# Eigenvalue problem

1. Mar 10, 2007

### Kolahal Bhattacharya

1. The problem statement, all variables and given/known data

Two square matrices A and B of the same size do not commute.Prove that AB and BA has the same set of eigenvalues.

I did in the following way:Please check if I am correct.
Consider: det(AB-yI)*det(A) where y represents eigenvalues and
I represents unit matrix
=det[(AB-yI)A]
=det[(AB)A-(yI)A]
=det[A(BA)-A(yI)]
=det(A)*det(BA-yI)
det(A) is not equal to zero,in general.
So,if det(AB-yI)=0,det(BA-yI)=0 also.
hence, conclusion.

2. Mar 10, 2007

### Dick

That's basically it, but the argument is dubious. det(A) certainly could be zero.

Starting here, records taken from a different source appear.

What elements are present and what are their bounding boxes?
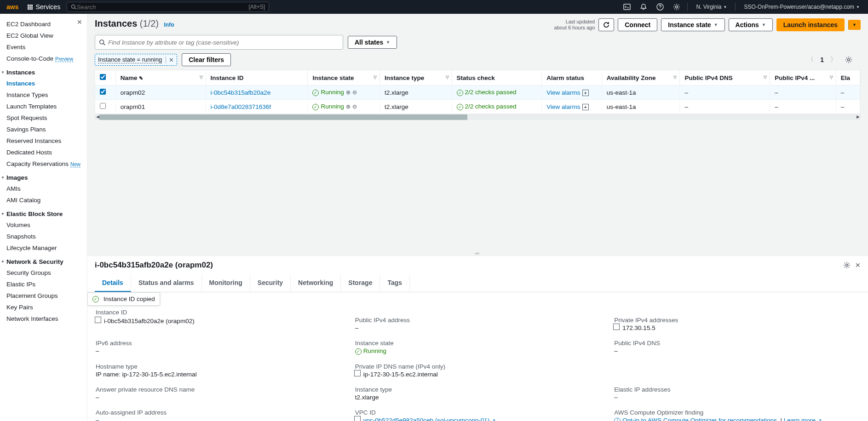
row-checkbox[interactable] (100, 103, 106, 109)
tab-details[interactable]: Details (95, 274, 131, 292)
sidebar-item-snapshots[interactable]: Snapshots (6, 231, 87, 242)
prev-page-icon[interactable]: 〈 (805, 54, 816, 66)
edit-icon[interactable]: ✎ (139, 75, 143, 81)
tab-status-alarms[interactable]: Status and alarms (131, 274, 202, 292)
filter-input[interactable] (108, 39, 339, 46)
add-alarm-icon[interactable]: + (582, 104, 589, 110)
cloudshell-icon[interactable] (620, 0, 634, 14)
sidebar-item-savings-plans[interactable]: Savings Plans (6, 124, 87, 135)
help-icon[interactable] (653, 0, 667, 14)
region-selector[interactable]: N. Virginia▼ (691, 4, 731, 10)
sidebar-group-instances[interactable]: Instances (6, 64, 87, 78)
remove-chip-icon[interactable]: ✕ (166, 57, 174, 63)
sidebar-item-volumes[interactable]: Volumes (6, 219, 87, 231)
sidebar-item-key-pairs[interactable]: Key Pairs (6, 302, 87, 313)
sidebar-item-events[interactable]: Events (6, 41, 87, 53)
actions-button[interactable]: Actions▼ (729, 18, 773, 31)
sort-icon[interactable]: ▽ (673, 75, 677, 80)
col-name[interactable]: Name ✎▽ (115, 70, 206, 85)
launch-instances-button[interactable]: Launch instances (776, 18, 845, 31)
sidebar-item-instance-types[interactable]: Instance Types (6, 89, 87, 101)
col-status[interactable]: Status check (452, 70, 542, 85)
copy-icon[interactable] (355, 371, 361, 376)
col-elastic[interactable]: Ela (836, 70, 860, 85)
vpc-link[interactable]: vpc-0b522d5e982a50ceb (sol-vpcvmconn-01)… (363, 417, 496, 421)
tab-tags[interactable]: Tags (380, 274, 410, 292)
col-az[interactable]: Availability Zone▽ (602, 70, 680, 85)
tab-storage[interactable]: Storage (341, 274, 380, 292)
next-page-icon[interactable]: 〉 (828, 54, 839, 66)
account-menu[interactable]: SSO-OnPrem-Poweruser/acao@netapp.com▼ (739, 4, 864, 10)
launch-instances-dropdown[interactable]: ▼ (848, 20, 861, 30)
col-state[interactable]: Instance state▽ (308, 70, 380, 85)
sidebar-item-console-to-code[interactable]: Console-to-CodePreview (6, 53, 87, 64)
zoom-out-icon[interactable]: ⊖ (352, 89, 357, 96)
aws-logo[interactable]: aws (4, 3, 21, 11)
all-states-filter[interactable]: All states▼ (348, 36, 397, 49)
zoom-in-icon[interactable]: ⊕ (346, 89, 351, 96)
sidebar-item-capacity-reservations[interactable]: Capacity ReservationsNew (6, 158, 87, 170)
col-instance-id[interactable]: Instance ID (206, 70, 308, 85)
settings-icon[interactable] (670, 0, 684, 14)
sort-icon[interactable]: ▽ (200, 75, 203, 80)
zoom-out-icon[interactable]: ⊖ (352, 103, 357, 110)
refresh-button[interactable] (598, 18, 614, 31)
global-search-input[interactable] (76, 4, 248, 11)
sort-icon[interactable]: ▽ (764, 75, 767, 80)
services-menu[interactable]: Services (24, 1, 64, 12)
sidebar-item-launch-templates[interactable]: Launch Templates (6, 101, 87, 112)
sidebar-item-placement-groups[interactable]: Placement Groups (6, 290, 87, 302)
global-search[interactable]: [Alt+S] (67, 2, 269, 12)
sidebar-item-lifecycle-manager[interactable]: Lifecycle Manager (6, 242, 87, 254)
sidebar-item-amis[interactable]: AMIs (6, 183, 87, 194)
instance-state-button[interactable]: Instance state▼ (661, 18, 724, 31)
cell-instance-id[interactable]: i-0bc54b315afb20a2e (211, 89, 271, 96)
sidebar-item-spot-requests[interactable]: Spot Requests (6, 112, 87, 124)
col-type[interactable]: Instance type▽ (380, 70, 452, 85)
learn-more-link[interactable]: Learn more↗ (784, 417, 822, 421)
tab-security[interactable]: Security (250, 274, 291, 292)
table-row[interactable]: orapm02 i-0bc54b315afb20a2e ✓Running⊕⊖ t… (95, 85, 860, 100)
sidebar-item-elastic-ips[interactable]: Elastic IPs (6, 279, 87, 290)
sidebar-item-dashboard[interactable]: EC2 Dashboard (6, 18, 87, 30)
horizontal-scrollbar[interactable]: ◀▶ (95, 114, 861, 120)
sidebar-item-instances[interactable]: Instances (6, 78, 87, 89)
notifications-icon[interactable] (637, 0, 650, 14)
table-row[interactable]: orapm01 i-0d8e7a0028371636f ✓Running⊕⊖ t… (95, 100, 860, 114)
filter-chip[interactable]: Instance state = running ✕ (95, 54, 177, 66)
sidebar-group-images[interactable]: Images (6, 170, 87, 183)
filter-input-wrapper[interactable] (95, 35, 343, 50)
sidebar-item-dedicated-hosts[interactable]: Dedicated Hosts (6, 147, 87, 158)
connect-button[interactable]: Connect (618, 18, 657, 31)
sidebar-item-global-view[interactable]: EC2 Global View (6, 30, 87, 41)
copy-icon[interactable] (96, 318, 101, 323)
clear-filters-button[interactable]: Clear filters (182, 53, 231, 66)
add-alarm-icon[interactable]: + (582, 90, 589, 96)
close-panel-icon[interactable]: ✕ (855, 262, 861, 269)
tab-monitoring[interactable]: Monitoring (202, 274, 250, 292)
sort-icon[interactable]: ▽ (374, 75, 377, 80)
info-link[interactable]: Info (164, 22, 174, 28)
tab-networking[interactable]: Networking (291, 274, 341, 292)
cell-instance-id[interactable]: i-0d8e7a0028371636f (211, 103, 271, 110)
col-public-ip[interactable]: Public IPv4 ...▽ (770, 70, 836, 85)
panel-settings-icon[interactable] (843, 262, 851, 269)
split-handle-icon[interactable]: ═ (87, 251, 868, 256)
sort-icon[interactable]: ▽ (830, 75, 833, 80)
sidebar-item-ami-catalog[interactable]: AMI Catalog (6, 194, 87, 206)
sidebar-group-ebs[interactable]: Elastic Block Store (6, 206, 87, 219)
zoom-in-icon[interactable]: ⊕ (346, 103, 351, 110)
col-alarm[interactable]: Alarm status (542, 70, 602, 85)
copy-icon[interactable] (614, 324, 620, 330)
sidebar-group-network-security[interactable]: Network & Security (6, 254, 87, 267)
select-all-checkbox[interactable] (95, 70, 115, 85)
table-settings-icon[interactable] (843, 54, 854, 65)
col-public-dns[interactable]: Public IPv4 DNS▽ (680, 70, 770, 85)
close-icon[interactable]: ✕ (77, 18, 82, 26)
sort-icon[interactable]: ▽ (446, 75, 449, 80)
row-checkbox[interactable] (100, 89, 106, 95)
sidebar-item-security-groups[interactable]: Security Groups (6, 267, 87, 279)
sidebar-item-reserved-instances[interactable]: Reserved Instances (6, 135, 87, 147)
sidebar-item-network-interfaces[interactable]: Network Interfaces (6, 313, 87, 324)
optin-link[interactable]: Opt-in to AWS Compute Optimizer for reco… (622, 417, 778, 421)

Try framing it this way. Let L be an eigenvalue of AB. Then ABx=Lx for some x. Act on both sides with B and conclude Bx is an eigenvector with eigenvalue L of BA. So if L is an eigenvalue of AB, it's a eigenvalue of BA.

3. Mar 10, 2007

### Kolahal Bhattacharya

Oh!It's fantastic.I salute you whole-heartedly.